Lage und urbane Form

Das Gebäude der Nouvelle Comédie nimmt Rücksicht auf den Grundsatz des Quartier-Richtplans und grenzt – wie ein Schiff an der Anlegestelle – an die gedeckte Bahnschneise der CEVA (Bahnverbindung Cornavin - Eaux-Vives - Annemasse).

So unterhält das Gebäude eine offene und auf allen Seiten differenzierte Beziehung, wie dies den beiden Hauptebenen des Standorts entspricht: Auf der Seite der «Anlegestelle» öffnet sich die Eingangsfassade zur öffentlichen Esplanade hin; auf der Unterseite befindet sich die Zufahrtstrasse von der Quartierstrasse her.

 

Die Nouvelle Comédie

Indem der Kulturbau im Stadtzentrum eingangs des neuen Bahnhofquartiers Eaux-Vives platziert wird, erhält das Projekt der Nouvelle Comédie de Genève auf Quartier- und Regionalebene eine sehr wichtige Rolle im Genfer Kulturleben.
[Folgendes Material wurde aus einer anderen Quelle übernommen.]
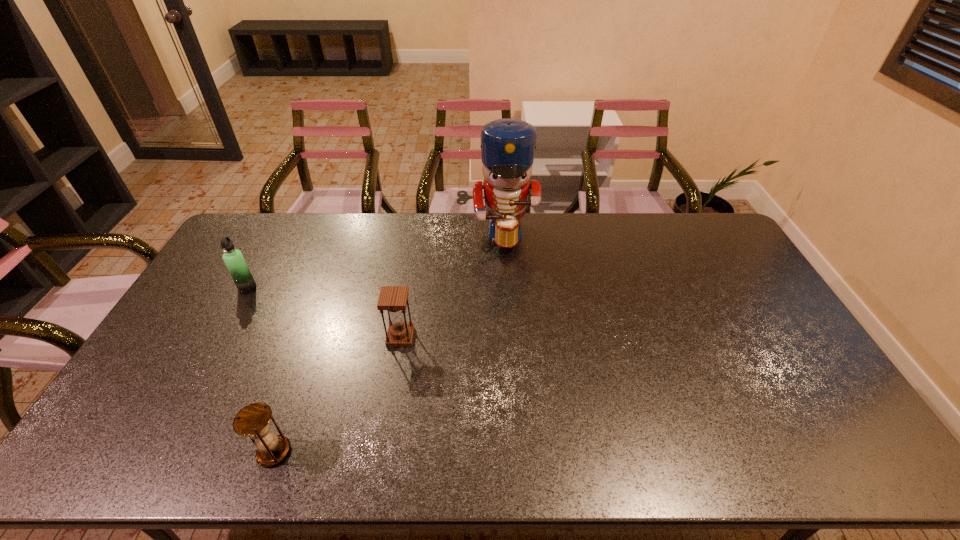 This screenshot has height=540, width=960. Find the location of `free space located 0.380m on the right of the right hourglass`. free space located 0.380m on the right of the right hourglass is located at coordinates (540, 337).

Where is `free spot located 0.250m on the left of the nearest object`? This screenshot has height=540, width=960. free spot located 0.250m on the left of the nearest object is located at coordinates (154, 452).

You are a GUI agent. You are given a task and a screenshot of the screen. Output one action in this format:
    pyautogui.click(x=<x>, y=<y>)
    Task: Click on the object that is positioned at the far edge
    This screenshot has width=960, height=540.
    Given the screenshot: What is the action you would take?
    pyautogui.click(x=508, y=145)

Where is `object at the near edge`? This screenshot has height=540, width=960. object at the near edge is located at coordinates (253, 420).

The width and height of the screenshot is (960, 540). Identify the location of object that is at the left edge. (233, 258).

Image resolution: width=960 pixels, height=540 pixels. Find the location of `free space at the far edge of the desktop`. free space at the far edge of the desktop is located at coordinates (655, 213).

At what (x,y) coordinates should I click in order to perform the action: click on free space at the near edge. Please return your answer as a coordinate pair (x, y). Looking at the image, I should click on (358, 461).

Identify the location of vacant space at the left edge. (211, 284).

I want to click on free space at the right edge of the desktop, so click(x=789, y=352).

I want to click on vacant space at the far right corner, so click(691, 241). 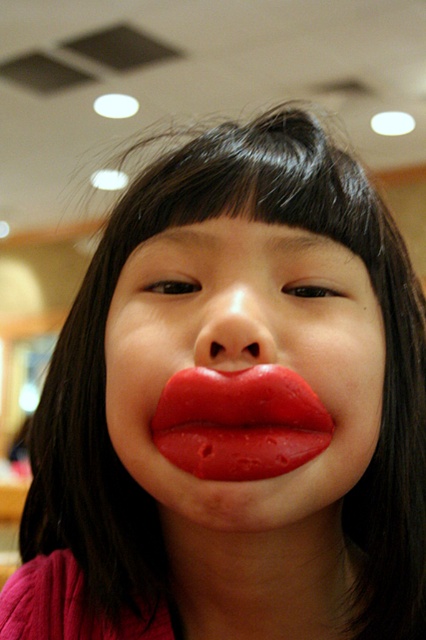 Question: Which of the following is the farthest from the observer?

Choices:
 (A) (210, 422)
 (B) (210, 348)
 (C) (186, 310)

Answer: (C)

Question: Observing the image, what is the correct spatial positioning of shiny red lips at center in reference to smooth skin nose at center?

Choices:
 (A) above
 (B) below

Answer: (B)

Question: Among these objects, which one is nearest to the camera?

Choices:
 (A) shiny red lips at center
 (B) smooth skin nose at center
 (C) glossy red lips at center

Answer: (A)

Question: Is shiny red lips at center to the right of smooth skin nose at center from the viewer's perspective?

Choices:
 (A) no
 (B) yes

Answer: (B)

Question: Does shiny red lips at center have a larger size compared to glossy red lips at center?

Choices:
 (A) yes
 (B) no

Answer: (A)

Question: Among these points, which one is farthest from the camera?

Choices:
 (A) (232, 218)
 (B) (299, 432)

Answer: (A) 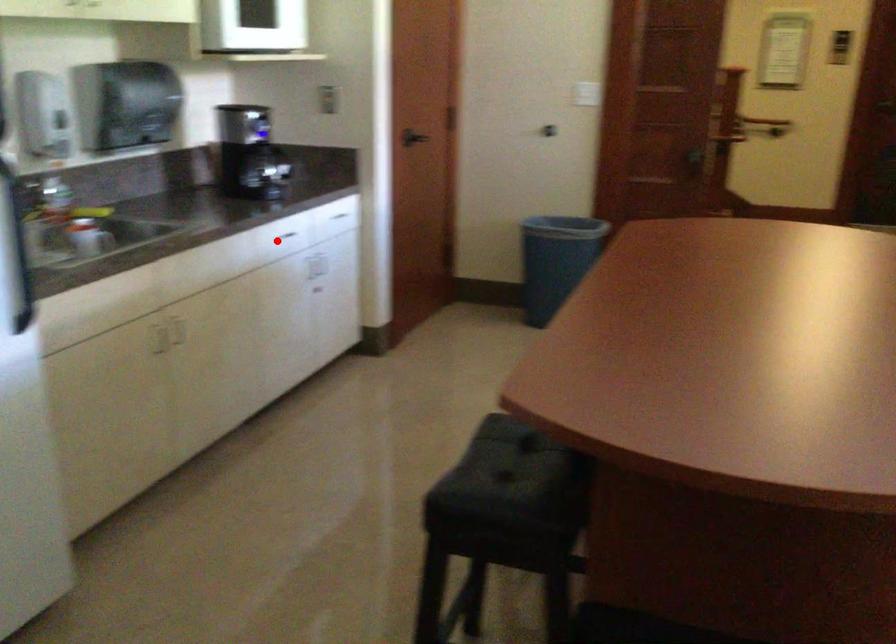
Geplant ist ein ausdrucksstarkes Theatergebäude, das aufgrund seines Volumens und seiner Physiognomie erkennbar ist: kompakter Gebäudekörper und emblematische Gestaltung des Bühnenraums.

Statt einer schwarzen Box verdeutlicht es mithilfe seiner zahlreichen Fenster die Offenheit der Einrichtung in Richtung Stadt. Die verschiedenen Öffnungen (von der Kleinsten bis zur Grössten) und Vertiefungen sind ein sinnbildlicher Fingerzeig auf die Durchlässigkeit zwischen dem dramatischen Raum und demjenigen des täglichen Lebens.

Die grosse Zahl an Öffnungen illustriert auch das emsige Treiben im Theater und aller seiner Benutzer. Wie ein Bienenstock nimmt die Nouvelle Comédie am Leben der Stadt teil.

 

Konstruktion und Materialien

Das Gebäude weist kompakte und solide Volumen auf, die aus texturiertem Beton in drei verschiedenen Ausführungen entsprechend den drei Hauptebenen realisiert sind. Die folgenden Schichten unterscheiden sich dank einer Modulierung des Betons im Innern eines monolithischen Ausdrucks.

Die beiden unteren Schichten werden in Misapor-Isolierbeton ausgeführt. Diese Schichten werden ebenfalls durch Einlagen kleiner Fayence- oder Metall-Fragmente unterstrichen. Die beiden oberen Vorsprünge werden aus Bruchsteinen aus durchscheinendem Litracon-Beton (Mischung aus Beton und durchscheinenden Fasern) realisiert, was den vorspringenden Volumen Leichtigkeit verleiht und nachts das nächtliche Treiben durchschimmern lässt.

Diese Schichtung nimmt Bezug auf die Umwandlung des Bahnhofsstandorts Eaux-Vives, die Nutzung seiner Breite, von der CEVA im Untergeschoss, der Geschäftsgalerie, den Vorsprüngen der Zugänge bis zur Ausstattung an der Oberfläche. Die zurückgesetzten oder bündigen Verglasungen markieren die Porosität des Gebäudes, Tag und Nacht wird die Fassade von Schatten, Reflexen und Glitzern aufgelockert.